◆ PROBLEM
The result should be an exact copy of only the lines from the one holding "Full review on the Cochrane" through the last line of the data below, please, without pictures.

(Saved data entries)
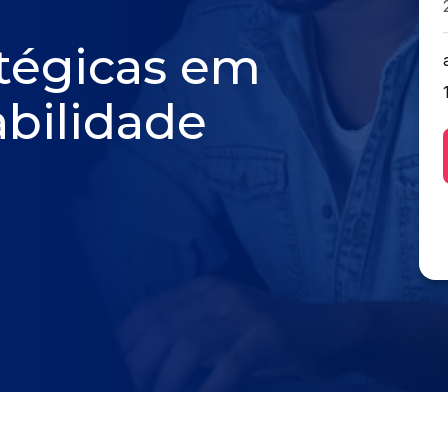
atégicas em
abilidade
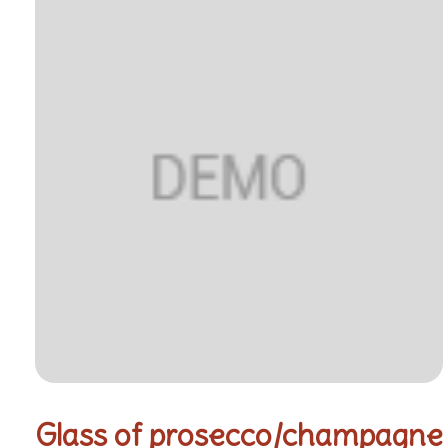
Glass of prosecco/champagne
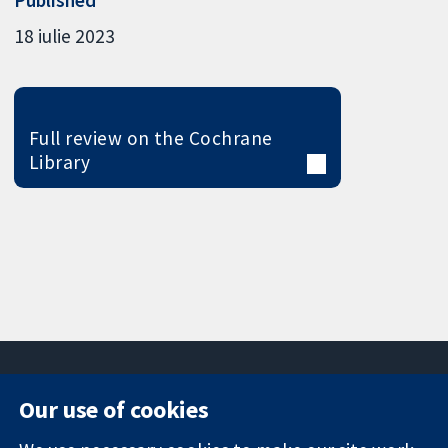
Published
18 iulie 2023
Full review on the Cochrane
Library
Our use of cookies
11-13 Cavendish
Contact us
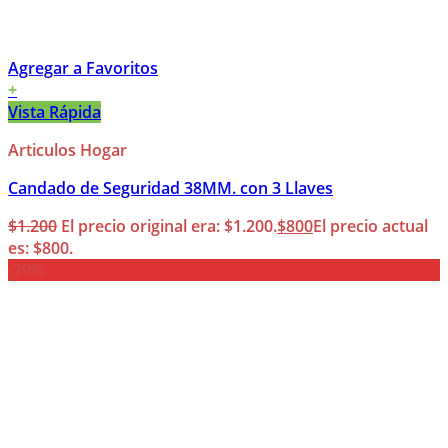
Agregar a Favoritos
+
Vista Rápida
Articulos Hogar
Candado de Seguridad 38MM. con 3 Llaves
$
1.200
El precio original era: $1.200.
$
800
El precio actual
es: $800.
-29%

◆ RESPONSE TO THE TASK
Full review on the Cochrane
Library
Our use of cookies
11-13 Cavendish
Contact us
Agregar a Favoritos
+
Vista Rápida
Articulos Hogar
Candado de Seguridad 38MM. con 3 Llaves
$
1.200
El precio original era: $1.200.
$
800
El precio actual
es: $800.
-29%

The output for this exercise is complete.